Since Then - Analysis

A reunion that hurts because it should have been easy

Lawson’s central claim is quietly brutal: mateship can be real and still fail under the slow pressure of unequal luck. The poem begins with an almost affectionate roll-call—Jack Ellis my old mate—and the shared history of carrying swags To the Never-Again, Out Back. But that warm naming is immediately undercut by the refrain-like admission that they’ve walked different tracks since then. The tone is not accusatory; it’s resigned, even tenderly fatalistic: there’s little to blame or praise. That phrase keeps returning like a moral shrug, yet it also sounds like a defense against guilt.

Clean collar, torn boots: the shame of being the lucky one

The poem’s sharpest emotional twist is that the speaker is the one who feels diminished—not by poverty, but by comfort. Jack’s battered hat, green coat, and boots with toes...through should invite pity, yet Lawson makes the speaker recoil from his own neatness: It was I felt mean; he wishes his collar were not so clean. That’s a particular, domestic detail—collar, not conscience—that captures how class difference shows up on the body first. Jack’s poverty isn’t romanticized; it’s stated plainly. But the speaker’s new clothes don’t feel like success so much as betrayal, because they mark him as someone who can now pass as a holiday swell, a visitor to a life he used to inhabit.

Why Jack almost walks past

The most painful moment is small: Jack made as though he would pass me by because he thinks the speaker might forget. The speaker’s question—Why have we no faith in each other?—is less about memory than about dignity. Jack’s pride is protective; he would rather avoid a humiliating greeting than risk being treated like a ghost from someone else’s rough youth. The speaker insists Jack ought to have known me better, and then the poem surges into shared ordeal: sweltering scrub, blazing flat, hell-born western drought. These aren’t decorative landscapes; they’re the receipts of intimacy, proof that they once depended on each other in conditions harsh enough to burn social distinctions away.
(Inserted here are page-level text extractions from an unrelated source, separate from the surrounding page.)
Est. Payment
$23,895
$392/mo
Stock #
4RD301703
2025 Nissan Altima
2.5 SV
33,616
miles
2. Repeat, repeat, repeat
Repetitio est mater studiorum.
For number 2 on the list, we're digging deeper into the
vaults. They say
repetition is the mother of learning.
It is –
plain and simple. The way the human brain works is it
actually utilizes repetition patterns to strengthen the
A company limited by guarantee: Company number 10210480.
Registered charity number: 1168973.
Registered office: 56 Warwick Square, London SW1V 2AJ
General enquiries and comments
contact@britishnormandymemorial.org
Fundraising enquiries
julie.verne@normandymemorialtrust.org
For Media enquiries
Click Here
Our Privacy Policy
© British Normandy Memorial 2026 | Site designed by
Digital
The past as a bond—and as a standard they can’t meet now

Lawson deepens the bond with specific memories: shanty sprees, rum and tobacco and grub, and the grim comedy of oracles working for survival. Even the love triangle is handled as a shared wound—each was stabbed to the heart by the girl who loved us both—suggesting they once suffered on equal terms. The most sacred memory, though, is the near-death on the lignum plain, the mulga tank, and Jack’s voice—Bear up, old man!—as he literally keeps the speaker alive. That rescue becomes an unpayable debt. It raises the standard of what their friendship meant: not drinks and jokes, but sticking with your mate when life seemed finished.

Polished bar, distant hand: the moment the poem turns cold

After the ellipsis, the poem returns to town and the tone tightens. Jack takes the speaker’s hand in a distant way, and suddenly they are like men who only exchange Good-day, as if the past never happened. The setting matters: the polished bar is a surface built for casual friendliness, but it reflects their difference instead of smoothing it over. The speaker tries to make present and past combine, but the days between won’t vanish. Their clothing becomes a mutual accusation—he couldn’t but notice mine—and Jack refuses another drink: he wouldn’t fill up again. That refusal reads as pride, but also as self-preservation: he will not accept generosity that quietly reorders them into benefactor and beneficiary.
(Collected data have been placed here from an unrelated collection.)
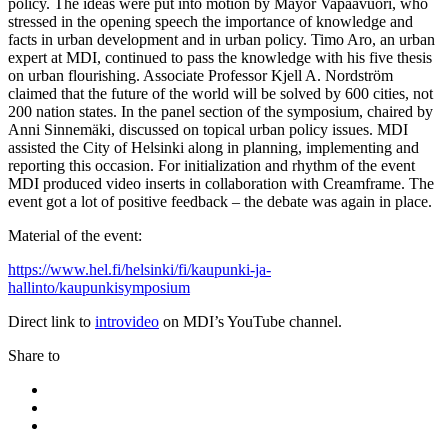
policy. The ideas were put into motion by Mayor Vapaavuori, who
stressed in the opening speech the importance of knowledge and
facts in urban development and in urban policy. Timo Aro, an urban
expert at MDI, continued to pass the knowledge with his five thesis
on urban flourishing. Associate Professor Kjell A. Nordström
claimed that the future of the world will be solved by 600 cities, not
200 nation states. In the panel section of the symposium, chaired by
Anni Sinnemäki, discussed on topical urban policy issues. MDI
assisted the City of Helsinki along in planning, implementing and
reporting this occasion. For initialization and rhythm of the event
MDI produced video inserts in collaboration with Creamframe. The
event got a lot of positive feedback – the debate was again in place.
Material of the event:
https://www.hel.fi/helsinki/fi/kaupunki-ja-
hallinto/kaupunkisymposium
Direct link to
introvideo
on MDI’s YouTube channel.
Share to
Share
to:
Share
facebook
to:
Share
linkedin
to:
A wish for fairness that can’t undo what happened

The ending doesn’t resolve the relationship; it widens the social frame. When Jack disappears into the crowded street, the everyday noise—rattle of buses, scrape of feet—turns suddenly loud, as if the city itself is complicit in drowning out old loyalties. The speaker’s final wish is political in feeling but personal in origin: that boys might start with equal chances so no old chum ends up more or less than his mate. It’s a modest utopianism—no grand revolution, just fairness at the starting line—but it’s haunted by the knowledge that for Jack and the speaker, the damage is already done.
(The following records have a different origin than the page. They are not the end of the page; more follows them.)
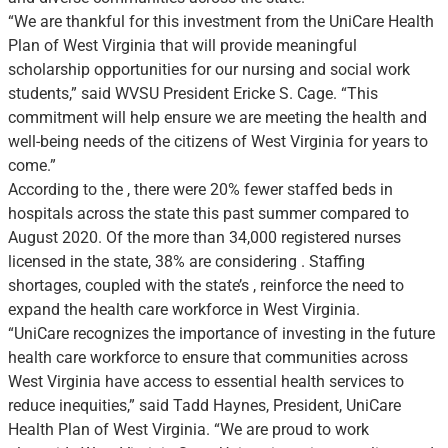
“We are thankful for this investment from the UniCare Health
Plan of West Virginia that will provide meaningful
scholarship opportunities for our nursing and social work
students,” said WVSU President Ericke S. Cage. “This
commitment will help ensure we are meeting the health and
well-being needs of the citizens of West Virginia for years to
come.”
According to the , there were 20% fewer staffed beds in
hospitals across the state this past summer compared to
August 2020. Of the more than 34,000 registered nurses
licensed in the state, 38% are considering . Staffing
shortages, coupled with the state’s , reinforce the need to
expand the health care workforce in West Virginia.
“UniCare recognizes the importance of investing in the future
health care workforce to ensure that communities across
West Virginia have access to essential health services to
reduce inequities,” said Tadd Haynes, President, UniCare
Health Plan of West Virginia. “We are proud to work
What if the truest loyalty is the one they can’t perform anymore?

The poem’s hardest tension is that the speaker genuinely honors Jack—he remembers the drought, the tank, the voice in the shade—yet in the present he can’t stop seeing the clothes he wore. And Jack, who once stuck to his mate without question, now protects himself with distance and refusal. Lawson seems to suggest that mateship is not only tested by danger in the bush, but by safety in town—by the humiliations and hierarchies that arrive when survival is no longer the shared task.